TRY IT.
The entries below are to be transcribed in full, without their images.

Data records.
┌──

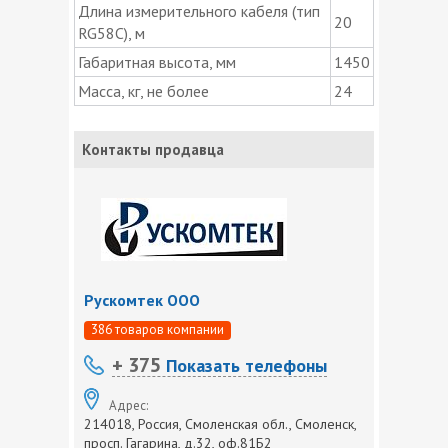
Длина измерительного кабеля (тип
20
RG58C), м
Габаритная высота, мм
1450
Масса, кг, не более
24
Контакты продавца
Рускомтек ООО
386 товаров компании
+ 375
Показать телефоны
Адрес:
214018, Россия, Смоленская обл., Смоленск,
просп. Гагарина, д.32, оф.81Б2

└──

WORKED SOLUTION.
Длина измерительного кабеля (тип
20
RG58C), м
Габаритная высота, мм
1450
Масса, кг, не более
24
Контакты продавца
Рускомтек ООО
386 товаров компании
+ 375
Показать телефоны
Адрес:
214018, Россия, Смоленская обл., Смоленск,
просп. Гагарина, д.32, оф.81Б2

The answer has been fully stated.